Let’s say that you’re trying to classify the events occurring in different parts of a novel. As a human, you would use the previous events that occurred in the novel to understand the events that are currently happening. But a traditional neural network is not capable of doing that.
That’s where recurrent neural networks come into play.
Recurrent neural networks have loops built into them that allow information to persist. These loops essentially let information travel from one step of the network to the next one.
But there is one issue with normal RNNs. Let’s go back to the example of a novel. If an early part of the novel it is mentioned that Jack is a powerlifter and much, much later there is a mention of Jack getting ready for a competition, a normal RNN would not be able to figure out what Jack would be competing in.
If there is a large gap between the point where the RNN first finds information and the point when it needs that information, the RNN might not be able to connect that information.

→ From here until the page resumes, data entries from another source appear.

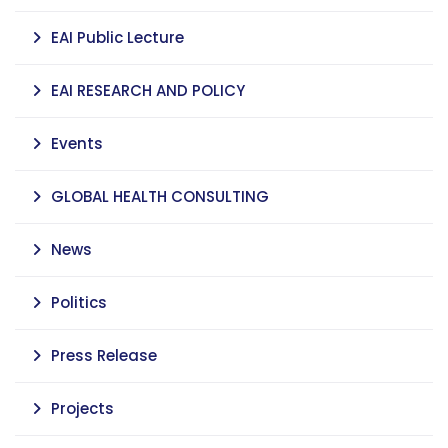
EAI Public Lecture
EAI RESEARCH AND POLICY
Events
GLOBAL HEALTH CONSULTING
News
Politics
Press Release
Projects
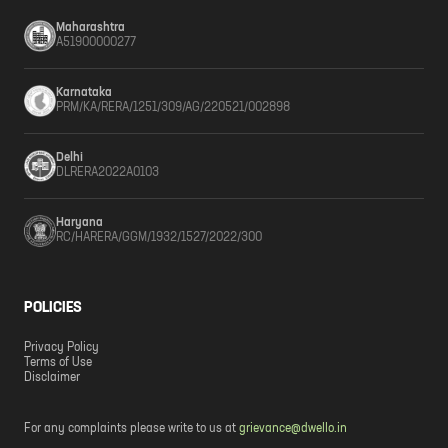
Maharashtra
A51900000277
Karnataka
PRM/KA/RERA/1251/309/AG/220521/002898
Delhi
DLRERA2022A0103
Haryana
RC/HARERA/GGM/1932/1527/2022/300
POLICIES
Privacy Policy
Terms of Use
Disclaimer
For any complaints please write to us at
grievance@dwello.in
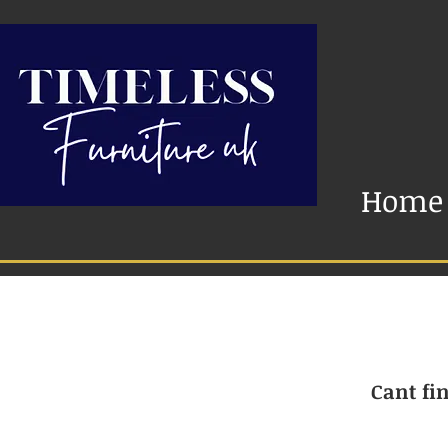
Home
Cant fin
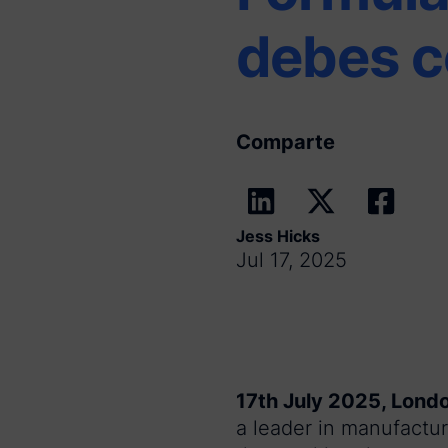
debes c
Comparte
Jess Hicks
Jul 17, 2025
17th July 2025, Lond
a leader in manufactur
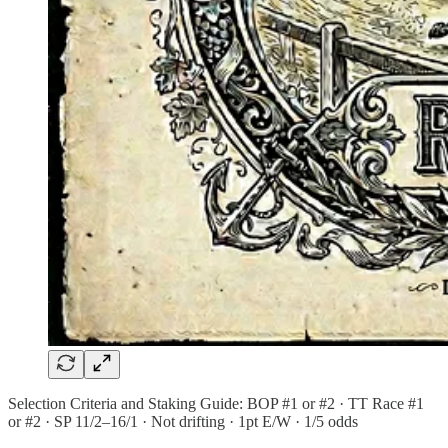
Selection Criteria and Staking Guide: BOP #1 or #2 · TT Race #1
or #2 · SP 11/2–16/1 · Not drifting · 1pt E/W · 1/5 odds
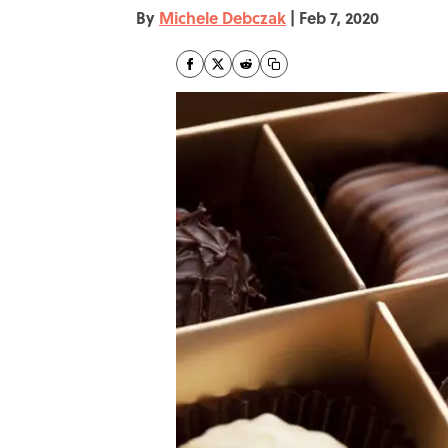
By
Michele Debczak
|
Feb 7, 2020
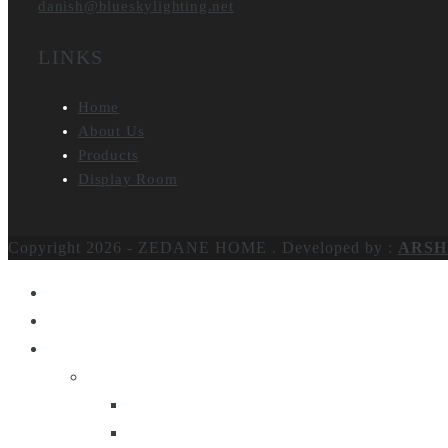
danish@blueskylighting.net
LINKS
Home
About Us
Products
Display Room
Copyright 2026 - ZEDANE HOME .
Developed by :
ARSH
Home
About Us
Products
Lighting
Table Lamps
Floor Lamps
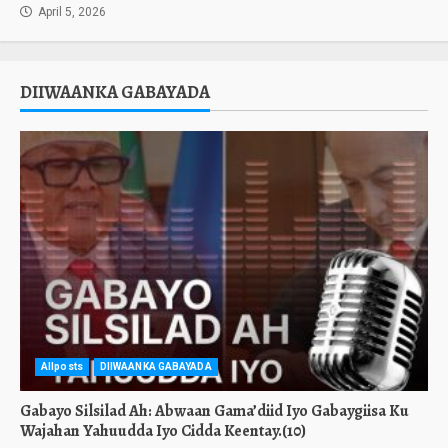
April 5, 2026
DIIWAANKA GABAYADA
Allposts
DIIWAANKA GABAYADA
Gabayo Silsilad Ah: Abwaan Gama’diid Iyo Gabaygiisa Ku
Wajahan Yahuudda Iyo Cidda Keentay.(10)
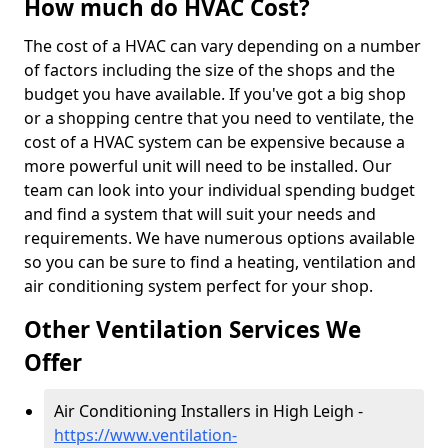
How much do HVAC Cost?
The cost of a HVAC can vary depending on a number
of factors including the size of the shops and the
budget you have available. If you've got a big shop
or a shopping centre that you need to ventilate, the
cost of a HVAC system can be expensive because a
more powerful unit will need to be installed. Our
team can look into your individual spending budget
and find a system that will suit your needs and
requirements. We have numerous options available
so you can be sure to find a heating, ventilation and
air conditioning system perfect for your shop.
Other Ventilation Services We
Offer
Air Conditioning Installers in High Leigh -
https://www.ventilation-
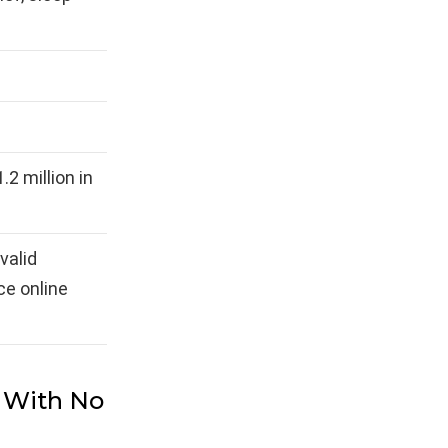
.2 million in
valid
ce online
s With No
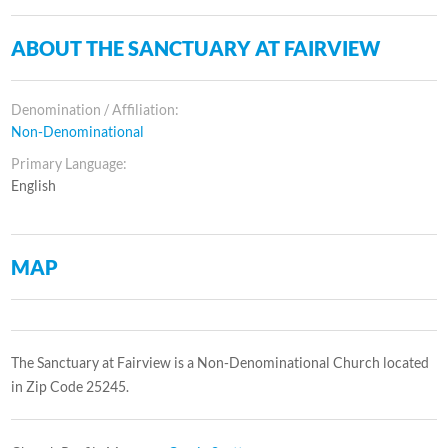
ABOUT THE SANCTUARY AT FAIRVIEW
Denomination / Affiliation:
Non-Denominational
Primary Language:
English
MAP
The Sanctuary at Fairview is a Non-Denominational Church located
in Zip Code 25245.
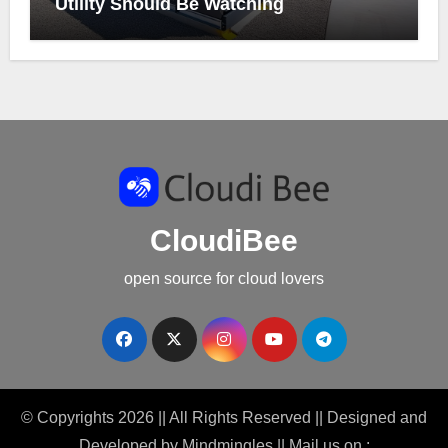
Utility Should Be Watching
CloudiBee
open source for cloud lovers
© Copyrights 2026 || All Rights Reserved || Designed and
Developed by
Mindmingles
|| Mail us on :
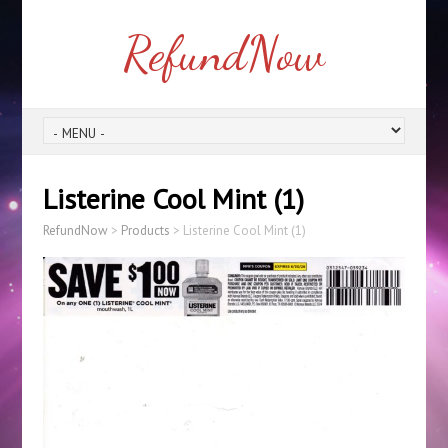
RefundNow
Listerine Cool Mint (1)
RefundNow
>
Products
>
Listerine Cool Mint (1)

Theoretically, they should be able to do this, but it does not tend to happen in practical situations.
LSTM (Long Short-Term Memory) Networks are specifically designed to solve this problem (the long-term dependency problem). Instead of a single neural network layer, they have four neural network layers. They don’t have to struggle to remember information for long periods of time, it’s their default behavior.
A regular LSTM unit is made up of a cell, an input gate, an output gate as well as a forget gate. The cell remembers values over arbitrary time intervals, while the input, output, and forget gates manage the flow of information into and out of the cell. The gates are a way for you to optionally let information pass through. These gates are made up of a sigmoid neural net layer and a point-wise multiplication operation.
Is Long Short-Term Memory Network a deep learning model?
LSTM is an RNN architecture that is used in deep learning. In contrast with regular feedforward neural networks, long short-term memory uses feedback connections.
Why is Long Short-Term Memory Network better than standard Recurrent Neural Network?
LSTMs actually deliver on the promise made by RNNs. Standard RNNs cannot access as vast a range of contextual information as an LSTM network can. The influence of inputs on the hidden layer, and the network output, tends to either decay or blow up exponentially as it cycles through the network’s recurrent connections in an RNN.
LSTMs triumph over the challenges of vanishing gradients and exploding gradients. In addition to this, LSTMs also give you more control, which means you get higher-quality results.
In most instances where recurrent neural networks performed remarkable feats and achieved great results, the kind of recurrent neural network used was an LSTM network.
LSTMs do tend to be more effective than standard RNNs, but they also happen to be more complex and carry higher operating costs.
One of the biggest advantages of LSTMs over RNNs, hidden Markov models and other sequence learning methods is that LSTMs have relative insensitivity to the length of gaps between events in time series data.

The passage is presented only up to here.